Protokoll der Sitzung vom 13.12.2017

(Beifall bei der FDP und bei der AfD)

Verehrte Kolleginnen und Kollegen, es stellt sich auch die Frage, wie die Optionskommunen in Niedersachsen - von denen wir Gott sei Dank eine große Zahl haben; denn sie machen eine gute Arbeit - mit dieser Situation umgehen sollen. Bisher sind es nur die Jobcenter, die Rückforderungen gegenüber den Bürgschaftsgebern stellen. Aber gibt es eine Leitlinie der Landesregierung, wie die Optionskommunen damit umgehen sollen, verehrte Kolleginnen und Kollegen?

Nach meiner Auffassung ist es so: Wenn Bürgen richtig beraten worden sind, wenn sie darüber aufgeklärt worden sind, welche Risiken es gibt, wenn richtig geprüft worden ist, ob die Bürgschaften tatsächlich tragfähig sind, und diese Bürgschaften abgegeben worden sind, dann müssen die Bürgschaftsgeber natürlich auch für ihre Bürgschaft eintreten. Das steht für mich außer Frage.

(Beifall bei der FDP und bei der AfD)

Aber genauso steht außer Frage, verehrte Kolleginnen und Kollegen, dass das Land endlich seine Fehler eingestehen muss, dass gesagt werden muss: Jawohl, wir haben im Mai eine falsche Rechtsauskunft gegeben! Jawohl, vor Ort ist möglicherweise falsch beraten worden, bei dem Thema Bürgschaften ist falsch geprüft worden!

Diese Landesregierung kann dafür sorgen, dass das, was Sie wollen - nämlich dass die Bürgschaftsgeber nicht für ihre Bürgschaft eintreten müssen -, geschieht. Die Kollegin Piel hat darauf hingewiesen. Es geht um atypische Fälle. Ein atypischer Fall liegt dann vor, wenn beispielsweise eine falsche Beratung stattgefunden hat. Das kann dann von den Jobcentern im Ermessen ausgelegt werden.

Aber, verehrte Kolleginnen und Kollegen, dann geben Sie den Jobcentern doch bitte den Hinweis, dass ein atypischer Fall vorliegt, weil Sie eine falsche Rechtsauskunft gegeben haben. Damit lösen Sie selbst das Problem.

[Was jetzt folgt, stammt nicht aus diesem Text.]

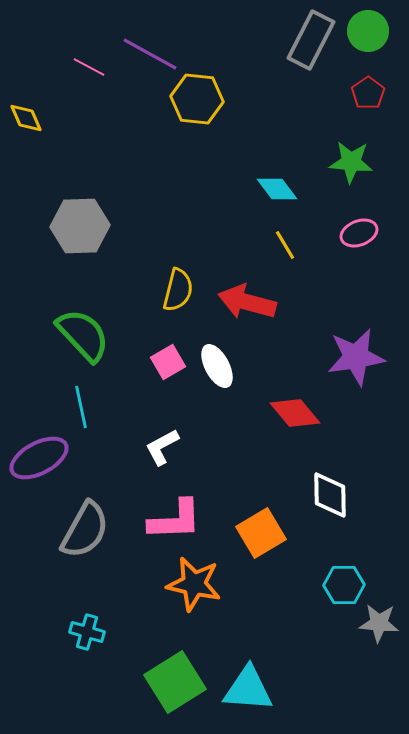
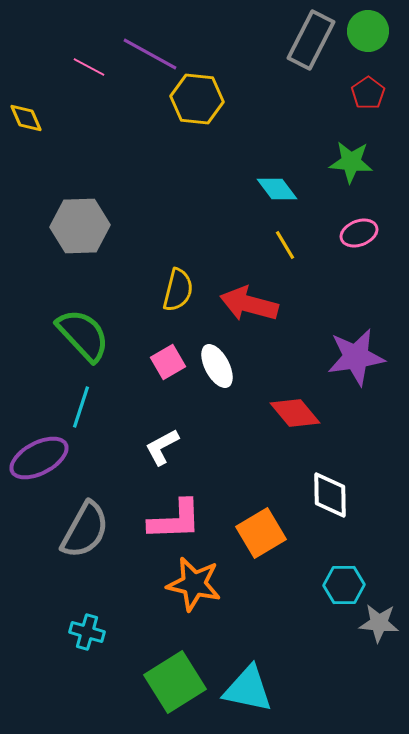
red arrow: moved 2 px right, 2 px down
cyan line: rotated 30 degrees clockwise
cyan triangle: rotated 8 degrees clockwise
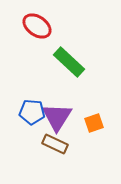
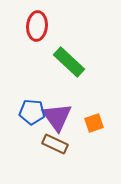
red ellipse: rotated 60 degrees clockwise
purple triangle: rotated 8 degrees counterclockwise
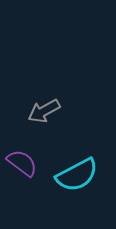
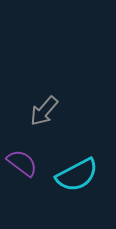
gray arrow: rotated 20 degrees counterclockwise
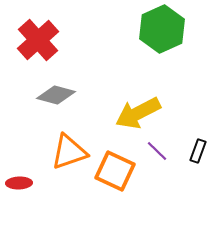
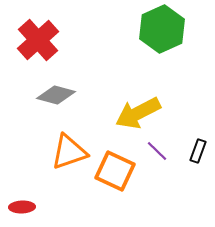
red ellipse: moved 3 px right, 24 px down
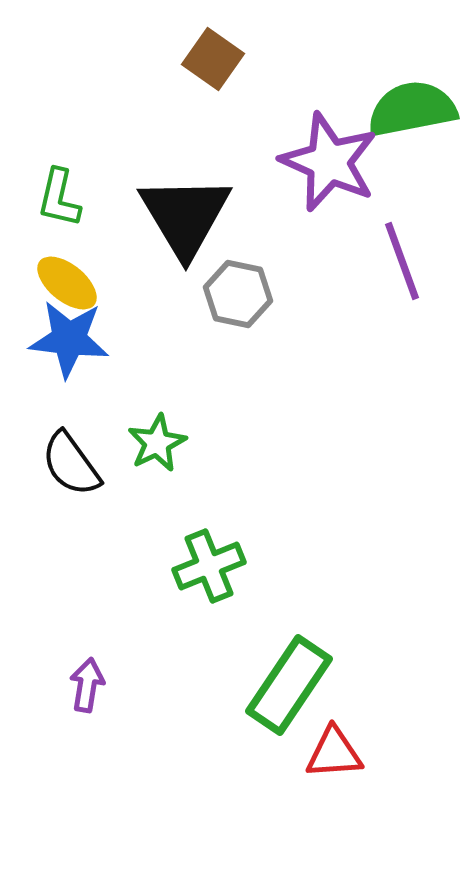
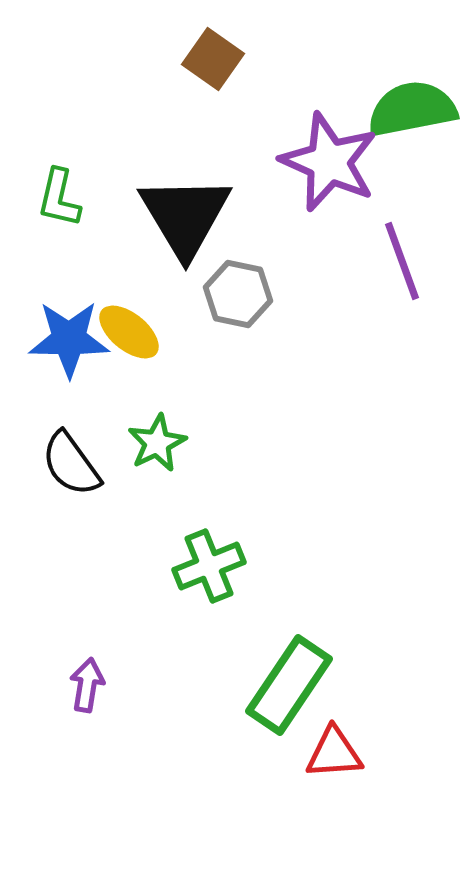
yellow ellipse: moved 62 px right, 49 px down
blue star: rotated 6 degrees counterclockwise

(Beifall bei der FDP und bei den GRÜNEN - Helge Limburg [GRÜNE]: Richtig!)

Ich möchte Sie sehr herzlich bitten: Schaffen Sie Abhilfe, bevor Hunderte von Fällen hier in Niedersachsen vor Gericht landen und diese Klagen unsere Sozialgerichte noch mehr belasten, als es derzeit schon der Fall ist!

Verehrter Herr Minister, ein freundlicher Brief an die „liebe Katarina“ löst dieses Problem nicht. Damit allein ziehen Sie sich nicht aus der Affäre.

(Beifall bei der FDP, bei den GRÜ- NEN und bei der AfD)

Vielen Dank, Herr Kollege Oetjen. - Für die CDUFraktion erteile ich nun dem Kollegen Schünemann das Wort. Bitte!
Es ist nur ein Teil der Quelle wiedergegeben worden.